START Given entries
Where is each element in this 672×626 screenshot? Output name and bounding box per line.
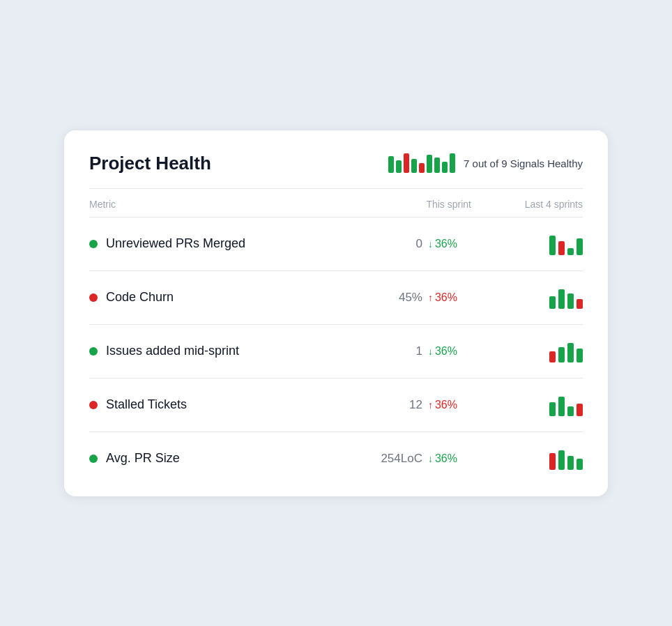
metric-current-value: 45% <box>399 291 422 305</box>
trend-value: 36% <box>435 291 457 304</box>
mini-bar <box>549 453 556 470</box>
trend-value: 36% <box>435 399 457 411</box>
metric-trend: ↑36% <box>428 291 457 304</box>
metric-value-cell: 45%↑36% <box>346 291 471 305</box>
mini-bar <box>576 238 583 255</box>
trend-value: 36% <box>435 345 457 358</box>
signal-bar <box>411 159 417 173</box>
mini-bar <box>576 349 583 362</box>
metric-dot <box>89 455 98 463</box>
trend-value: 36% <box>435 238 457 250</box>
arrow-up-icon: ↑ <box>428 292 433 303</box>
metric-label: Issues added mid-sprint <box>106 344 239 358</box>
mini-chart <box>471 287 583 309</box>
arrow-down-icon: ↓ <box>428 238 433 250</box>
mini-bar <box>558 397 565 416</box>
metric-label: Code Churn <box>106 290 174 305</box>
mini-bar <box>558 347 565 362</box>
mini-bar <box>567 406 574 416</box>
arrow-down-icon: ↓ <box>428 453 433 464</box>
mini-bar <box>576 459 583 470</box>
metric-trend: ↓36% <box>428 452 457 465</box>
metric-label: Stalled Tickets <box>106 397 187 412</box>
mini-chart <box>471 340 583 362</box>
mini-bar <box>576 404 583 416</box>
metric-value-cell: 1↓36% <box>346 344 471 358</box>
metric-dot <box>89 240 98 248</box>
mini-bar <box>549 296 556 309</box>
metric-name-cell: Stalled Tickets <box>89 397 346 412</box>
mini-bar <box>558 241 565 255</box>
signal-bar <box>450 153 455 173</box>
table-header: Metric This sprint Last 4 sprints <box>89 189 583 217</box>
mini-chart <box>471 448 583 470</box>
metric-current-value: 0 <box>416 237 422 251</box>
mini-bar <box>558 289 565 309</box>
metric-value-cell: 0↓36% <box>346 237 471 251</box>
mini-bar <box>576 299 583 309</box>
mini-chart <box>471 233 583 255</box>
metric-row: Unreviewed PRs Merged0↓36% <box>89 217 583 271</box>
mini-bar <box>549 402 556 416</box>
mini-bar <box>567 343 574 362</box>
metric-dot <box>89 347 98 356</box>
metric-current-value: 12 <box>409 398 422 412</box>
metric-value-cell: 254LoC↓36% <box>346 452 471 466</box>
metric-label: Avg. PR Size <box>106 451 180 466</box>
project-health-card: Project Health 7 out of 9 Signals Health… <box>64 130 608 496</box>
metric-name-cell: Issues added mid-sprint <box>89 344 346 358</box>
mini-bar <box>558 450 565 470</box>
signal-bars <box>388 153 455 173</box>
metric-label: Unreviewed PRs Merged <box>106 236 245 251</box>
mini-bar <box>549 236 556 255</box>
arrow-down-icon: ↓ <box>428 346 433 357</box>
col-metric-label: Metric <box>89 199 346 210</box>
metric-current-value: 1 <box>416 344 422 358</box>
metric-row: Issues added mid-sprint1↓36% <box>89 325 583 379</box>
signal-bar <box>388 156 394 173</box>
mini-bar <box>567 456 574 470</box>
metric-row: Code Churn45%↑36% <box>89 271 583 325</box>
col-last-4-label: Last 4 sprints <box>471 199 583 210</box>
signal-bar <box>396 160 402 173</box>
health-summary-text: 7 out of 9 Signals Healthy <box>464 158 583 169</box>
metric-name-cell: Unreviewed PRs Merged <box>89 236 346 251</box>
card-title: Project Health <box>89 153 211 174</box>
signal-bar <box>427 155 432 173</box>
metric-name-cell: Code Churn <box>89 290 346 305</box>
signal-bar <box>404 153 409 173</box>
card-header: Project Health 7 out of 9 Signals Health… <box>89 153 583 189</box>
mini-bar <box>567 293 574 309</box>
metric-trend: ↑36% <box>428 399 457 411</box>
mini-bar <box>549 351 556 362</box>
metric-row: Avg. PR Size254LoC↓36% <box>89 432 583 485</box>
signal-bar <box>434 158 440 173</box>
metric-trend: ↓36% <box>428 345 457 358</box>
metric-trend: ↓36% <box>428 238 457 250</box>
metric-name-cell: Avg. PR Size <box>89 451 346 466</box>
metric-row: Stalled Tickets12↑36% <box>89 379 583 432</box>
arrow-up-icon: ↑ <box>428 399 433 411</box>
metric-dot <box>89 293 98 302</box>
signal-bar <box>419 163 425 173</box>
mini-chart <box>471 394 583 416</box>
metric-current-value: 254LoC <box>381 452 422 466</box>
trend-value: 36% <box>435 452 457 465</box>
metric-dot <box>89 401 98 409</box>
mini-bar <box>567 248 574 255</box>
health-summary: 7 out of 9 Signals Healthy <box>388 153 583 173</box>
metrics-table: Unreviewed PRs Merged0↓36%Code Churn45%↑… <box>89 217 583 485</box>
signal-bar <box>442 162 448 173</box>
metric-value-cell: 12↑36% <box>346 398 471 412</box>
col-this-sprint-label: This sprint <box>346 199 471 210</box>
END Given entries
START Given entries
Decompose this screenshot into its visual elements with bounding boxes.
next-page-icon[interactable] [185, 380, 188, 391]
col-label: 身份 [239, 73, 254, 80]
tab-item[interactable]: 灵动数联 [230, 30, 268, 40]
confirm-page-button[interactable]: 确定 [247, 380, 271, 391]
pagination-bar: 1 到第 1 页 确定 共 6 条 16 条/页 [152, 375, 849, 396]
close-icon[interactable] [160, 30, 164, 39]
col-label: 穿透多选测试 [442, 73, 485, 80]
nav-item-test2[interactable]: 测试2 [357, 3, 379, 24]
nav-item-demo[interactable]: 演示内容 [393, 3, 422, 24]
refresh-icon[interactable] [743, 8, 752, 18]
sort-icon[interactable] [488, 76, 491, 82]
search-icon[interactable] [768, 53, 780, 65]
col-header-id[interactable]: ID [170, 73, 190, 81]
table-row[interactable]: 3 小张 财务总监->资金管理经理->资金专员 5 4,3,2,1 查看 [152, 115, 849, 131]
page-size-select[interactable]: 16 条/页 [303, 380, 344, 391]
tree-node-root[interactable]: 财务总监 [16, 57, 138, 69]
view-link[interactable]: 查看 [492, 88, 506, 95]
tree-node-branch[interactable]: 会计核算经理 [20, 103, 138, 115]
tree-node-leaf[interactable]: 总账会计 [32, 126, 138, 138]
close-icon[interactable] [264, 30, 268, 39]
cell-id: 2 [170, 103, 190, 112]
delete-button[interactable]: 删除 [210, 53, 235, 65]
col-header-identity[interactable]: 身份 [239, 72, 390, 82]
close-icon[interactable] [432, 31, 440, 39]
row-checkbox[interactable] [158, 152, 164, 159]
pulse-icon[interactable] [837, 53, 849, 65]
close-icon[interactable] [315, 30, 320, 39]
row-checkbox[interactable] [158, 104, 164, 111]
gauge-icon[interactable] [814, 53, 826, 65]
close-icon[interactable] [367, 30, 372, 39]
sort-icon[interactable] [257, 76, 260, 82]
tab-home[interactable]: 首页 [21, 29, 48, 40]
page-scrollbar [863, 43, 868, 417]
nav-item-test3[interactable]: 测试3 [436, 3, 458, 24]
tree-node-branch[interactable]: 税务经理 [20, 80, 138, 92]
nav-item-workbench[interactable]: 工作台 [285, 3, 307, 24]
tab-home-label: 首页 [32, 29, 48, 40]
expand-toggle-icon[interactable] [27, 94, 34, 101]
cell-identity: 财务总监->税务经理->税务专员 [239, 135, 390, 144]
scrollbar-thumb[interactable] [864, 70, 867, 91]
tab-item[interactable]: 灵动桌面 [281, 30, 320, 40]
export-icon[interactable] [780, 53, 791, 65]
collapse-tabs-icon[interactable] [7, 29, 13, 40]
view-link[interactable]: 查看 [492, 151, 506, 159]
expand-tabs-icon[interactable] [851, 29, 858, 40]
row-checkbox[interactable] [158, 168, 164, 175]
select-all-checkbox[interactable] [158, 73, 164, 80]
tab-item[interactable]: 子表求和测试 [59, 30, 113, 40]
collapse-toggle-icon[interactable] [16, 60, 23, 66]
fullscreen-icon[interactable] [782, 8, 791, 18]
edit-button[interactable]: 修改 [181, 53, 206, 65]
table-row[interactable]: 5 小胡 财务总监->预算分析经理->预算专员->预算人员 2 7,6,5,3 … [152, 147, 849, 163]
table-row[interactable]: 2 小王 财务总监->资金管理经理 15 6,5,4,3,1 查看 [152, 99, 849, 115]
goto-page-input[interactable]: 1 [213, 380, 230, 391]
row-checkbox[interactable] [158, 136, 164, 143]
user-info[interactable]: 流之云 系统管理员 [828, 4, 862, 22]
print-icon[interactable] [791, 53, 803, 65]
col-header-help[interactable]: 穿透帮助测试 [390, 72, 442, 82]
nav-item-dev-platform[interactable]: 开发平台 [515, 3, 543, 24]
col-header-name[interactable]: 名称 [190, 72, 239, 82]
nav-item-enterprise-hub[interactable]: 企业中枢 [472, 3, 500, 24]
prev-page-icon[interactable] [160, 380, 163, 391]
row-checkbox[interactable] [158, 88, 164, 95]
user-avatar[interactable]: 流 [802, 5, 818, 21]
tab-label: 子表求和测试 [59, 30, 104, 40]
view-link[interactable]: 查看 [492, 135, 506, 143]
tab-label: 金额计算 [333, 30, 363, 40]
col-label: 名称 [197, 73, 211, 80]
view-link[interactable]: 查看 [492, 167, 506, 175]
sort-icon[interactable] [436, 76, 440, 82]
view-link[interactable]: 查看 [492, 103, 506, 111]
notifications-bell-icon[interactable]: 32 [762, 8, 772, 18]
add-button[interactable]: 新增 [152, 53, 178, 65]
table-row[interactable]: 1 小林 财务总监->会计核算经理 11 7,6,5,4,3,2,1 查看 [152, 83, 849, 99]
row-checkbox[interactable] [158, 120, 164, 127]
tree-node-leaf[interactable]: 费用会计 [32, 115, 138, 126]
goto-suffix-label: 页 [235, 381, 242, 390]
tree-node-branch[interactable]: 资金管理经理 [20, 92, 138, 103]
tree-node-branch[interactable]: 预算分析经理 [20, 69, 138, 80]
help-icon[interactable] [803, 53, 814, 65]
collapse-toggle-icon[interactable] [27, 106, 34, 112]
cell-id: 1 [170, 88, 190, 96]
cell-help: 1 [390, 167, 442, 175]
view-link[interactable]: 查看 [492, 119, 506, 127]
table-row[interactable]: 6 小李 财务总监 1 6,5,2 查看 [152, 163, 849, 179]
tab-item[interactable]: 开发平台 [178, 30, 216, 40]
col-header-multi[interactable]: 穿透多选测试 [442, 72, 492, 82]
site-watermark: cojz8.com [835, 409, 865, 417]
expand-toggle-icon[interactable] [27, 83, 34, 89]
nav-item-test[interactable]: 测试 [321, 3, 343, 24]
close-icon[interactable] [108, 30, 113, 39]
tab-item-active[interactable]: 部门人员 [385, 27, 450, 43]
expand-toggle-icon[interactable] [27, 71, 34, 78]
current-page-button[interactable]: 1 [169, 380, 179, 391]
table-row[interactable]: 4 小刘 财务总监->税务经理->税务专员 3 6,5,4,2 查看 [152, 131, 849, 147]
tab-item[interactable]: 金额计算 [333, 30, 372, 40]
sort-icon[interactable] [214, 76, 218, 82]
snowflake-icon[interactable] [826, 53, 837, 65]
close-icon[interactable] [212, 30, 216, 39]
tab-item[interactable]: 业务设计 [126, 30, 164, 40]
END Given entries
START Given entries
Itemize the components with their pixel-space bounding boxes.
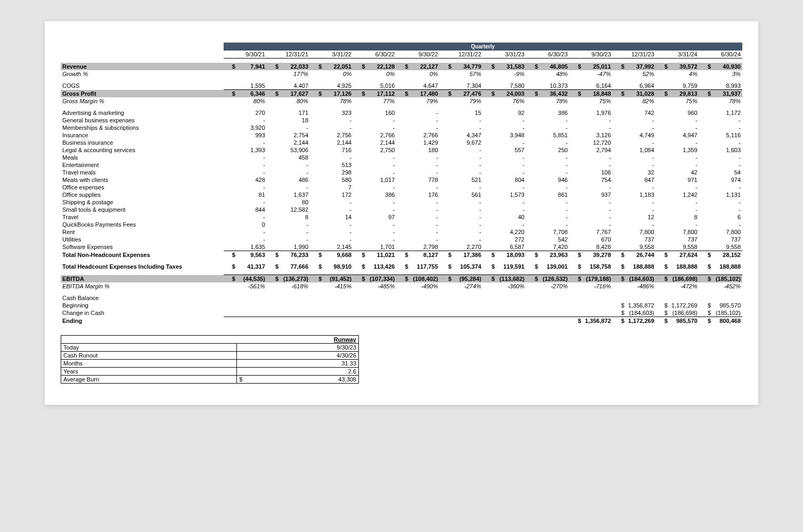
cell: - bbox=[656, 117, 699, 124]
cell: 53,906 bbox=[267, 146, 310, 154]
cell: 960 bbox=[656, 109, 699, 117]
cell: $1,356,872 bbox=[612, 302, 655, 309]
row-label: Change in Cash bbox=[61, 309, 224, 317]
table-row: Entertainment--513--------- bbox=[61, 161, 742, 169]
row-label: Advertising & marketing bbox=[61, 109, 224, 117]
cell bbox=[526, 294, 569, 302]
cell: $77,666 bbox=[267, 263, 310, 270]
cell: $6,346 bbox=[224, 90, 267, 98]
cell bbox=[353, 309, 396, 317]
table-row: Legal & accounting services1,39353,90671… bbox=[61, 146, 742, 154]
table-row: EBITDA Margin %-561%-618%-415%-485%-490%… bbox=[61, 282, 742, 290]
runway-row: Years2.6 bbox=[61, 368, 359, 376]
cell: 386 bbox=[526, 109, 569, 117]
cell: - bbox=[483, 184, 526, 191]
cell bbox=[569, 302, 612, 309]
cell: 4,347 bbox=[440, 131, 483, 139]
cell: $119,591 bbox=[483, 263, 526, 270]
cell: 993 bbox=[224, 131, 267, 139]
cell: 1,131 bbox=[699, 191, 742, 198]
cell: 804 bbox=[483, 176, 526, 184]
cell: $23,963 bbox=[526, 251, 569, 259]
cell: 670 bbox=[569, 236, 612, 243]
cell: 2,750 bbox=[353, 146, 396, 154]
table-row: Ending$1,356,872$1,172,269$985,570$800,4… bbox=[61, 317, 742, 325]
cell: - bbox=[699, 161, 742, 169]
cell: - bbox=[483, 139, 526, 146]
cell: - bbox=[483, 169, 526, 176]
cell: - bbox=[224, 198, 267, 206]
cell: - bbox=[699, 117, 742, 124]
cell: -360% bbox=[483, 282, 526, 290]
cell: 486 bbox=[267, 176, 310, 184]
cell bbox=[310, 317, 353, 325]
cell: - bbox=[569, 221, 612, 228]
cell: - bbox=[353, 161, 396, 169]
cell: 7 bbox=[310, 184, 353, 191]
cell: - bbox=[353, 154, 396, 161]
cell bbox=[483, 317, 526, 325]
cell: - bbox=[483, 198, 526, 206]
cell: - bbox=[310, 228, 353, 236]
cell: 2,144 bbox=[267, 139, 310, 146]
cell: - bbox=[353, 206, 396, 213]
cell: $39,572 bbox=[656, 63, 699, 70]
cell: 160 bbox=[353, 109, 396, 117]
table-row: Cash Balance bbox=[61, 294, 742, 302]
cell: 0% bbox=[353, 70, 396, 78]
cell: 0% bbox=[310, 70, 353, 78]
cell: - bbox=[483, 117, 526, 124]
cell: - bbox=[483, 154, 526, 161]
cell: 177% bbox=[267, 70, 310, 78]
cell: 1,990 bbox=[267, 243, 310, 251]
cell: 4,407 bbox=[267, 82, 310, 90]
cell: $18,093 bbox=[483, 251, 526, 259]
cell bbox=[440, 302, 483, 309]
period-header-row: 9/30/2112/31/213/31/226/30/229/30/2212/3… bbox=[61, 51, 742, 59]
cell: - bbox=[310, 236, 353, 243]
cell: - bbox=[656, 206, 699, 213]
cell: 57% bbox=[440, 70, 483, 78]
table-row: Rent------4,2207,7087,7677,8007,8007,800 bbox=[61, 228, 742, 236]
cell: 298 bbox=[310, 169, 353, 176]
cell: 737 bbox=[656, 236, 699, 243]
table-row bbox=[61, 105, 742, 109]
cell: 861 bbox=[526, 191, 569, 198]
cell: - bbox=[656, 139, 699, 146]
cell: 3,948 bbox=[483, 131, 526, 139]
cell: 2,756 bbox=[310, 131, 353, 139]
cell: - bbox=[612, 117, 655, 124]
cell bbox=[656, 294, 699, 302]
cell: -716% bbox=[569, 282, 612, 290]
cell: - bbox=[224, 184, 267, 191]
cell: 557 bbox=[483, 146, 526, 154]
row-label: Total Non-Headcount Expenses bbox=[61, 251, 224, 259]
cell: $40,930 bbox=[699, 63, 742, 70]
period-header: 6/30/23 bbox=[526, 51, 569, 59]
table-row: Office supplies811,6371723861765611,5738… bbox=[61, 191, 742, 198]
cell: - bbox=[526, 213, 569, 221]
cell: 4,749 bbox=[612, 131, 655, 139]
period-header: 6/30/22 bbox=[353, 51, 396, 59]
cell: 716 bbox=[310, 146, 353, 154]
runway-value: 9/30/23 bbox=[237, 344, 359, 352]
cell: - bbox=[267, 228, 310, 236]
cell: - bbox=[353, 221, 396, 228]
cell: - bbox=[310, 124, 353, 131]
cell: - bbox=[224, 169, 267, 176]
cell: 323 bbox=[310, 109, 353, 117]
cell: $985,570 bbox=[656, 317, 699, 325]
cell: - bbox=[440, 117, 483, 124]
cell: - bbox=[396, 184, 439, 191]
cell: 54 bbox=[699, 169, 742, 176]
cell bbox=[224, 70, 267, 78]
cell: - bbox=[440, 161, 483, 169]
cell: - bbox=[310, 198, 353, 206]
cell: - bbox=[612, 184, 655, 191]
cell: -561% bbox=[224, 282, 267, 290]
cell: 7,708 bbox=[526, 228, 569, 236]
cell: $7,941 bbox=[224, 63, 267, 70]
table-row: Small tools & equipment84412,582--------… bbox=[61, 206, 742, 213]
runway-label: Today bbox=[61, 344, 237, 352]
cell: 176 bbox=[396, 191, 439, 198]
END Given entries
- _Exercise description_
Lines holding the word "boxes" are the answer; copy each one from the records above.

- _Worked solution_
Decompose this screenshot into its visual elements with bounding boxes.
Itemize the components with their pixel-space bounding boxes.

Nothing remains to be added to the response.